La educación

VACACIONES 2011 NY & WASHIGTON 105_1

Hace unos días, tuve una experiencia muy agradable al tomar un bus y el conductor me saludó muy amablemente y me deseo un feliz día. Mayor fue mi sorpresa, al oír que a cada pasajero que se bajaba, les deseaba un feliz día y expresaba el gusto por prestar el servicio. Para algunas personas les parecerá extraño que hable sobre ello porque es normal que una persona sea cordial. Sin embargo, para quienes viven conmigo el día a día de una ciudad como Bogotá, entienden de qué estoy hablando.

La sociedad de Bogotá, y como también lo he podido ver en ciudades grandes de otros países, vive en un ensimismamiento absoluto. Nadie interactúa con nadie, más ahora con la revolución tecnológica de dispositivos móviles por los cuales las personas se comunican.  Pero Bogotá es un caso muy particular, pese a ese auto aislamiento de las personas, la mala educación sale a relucir muy fácilmente y es cuando se escucha esa frase que está muy de moda “conciencia ciudadana”.

Algunas de las preguntas que me hago cuando veo comportamientos absurdos de las personas en las calles, y digo absurdos, porque considero que quienes lo hacen son personas con todas las capacidades para entender que no beben hacerlo de esa manera, son por ejemplo que vayan comiendo algo y tiren la envoltura en la calle, me pregunto entonces: ¿Será que en la sala de la casa harán lo mismo? Para mí las calles son como la sala o corredores de mi casa y velo por que estén limpios y organizados. Otra es que vayan sentados en las sillas dispuestas para ancianos, embarazadas o personas discapacitadas y pareciera como si les dieran una pócima para dormir. Sería interesante verlos a ellos en la posición de esas personas.

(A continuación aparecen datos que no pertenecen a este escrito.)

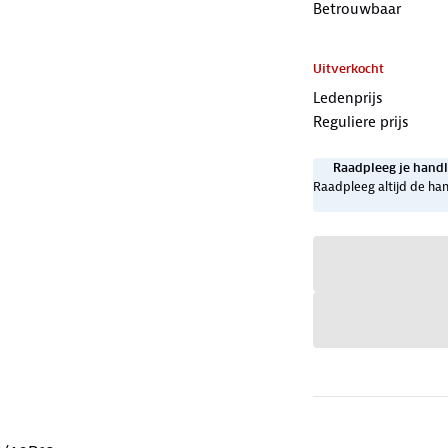
Betrouwbaar
Uitverkocht
Ledenprijs
Reguliere prijs
Raadpleeg je handl
Raadpleeg altijd de han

Adicionado a lo anterior, hay algo que me impacta mucho y es lo relacionado con la forma de comunicarnos. Sabemos que el uso de chats han permitido generar un nuevo código de comunicación pero lo más triste es que la ortografía pasó a un segundo plano. Y si nos referimos a la forma de cómo nos expresamos verbalmente, la situación es aún más preocupante, la juventud de hoy en día, usa expresiones que hace algunos años eran impronunciables en casa pero que para ellos son in y no tienen prevención alguna en usarlas una y otra vez en cada expresión.

No somos seres perfectos pero debemos ir en camino de ello y aunque no logremos serlo, al menos podemos aportar algunas pequeñas contribuciones a la sociedad  como el caso del conductor del que les hablé. Recuerdo muy bien la forma agradable con la cual los pasajeros le contestamos a sus palabras porque logró inyectarnos esa alegría interna que tenía. Invito a que en sus hogares prevalezca la generación de valores como la educación y que tengamos presente que la educación se recibe en casa, en los colegios se recibe es un aprestamiento para mejorar capacidades.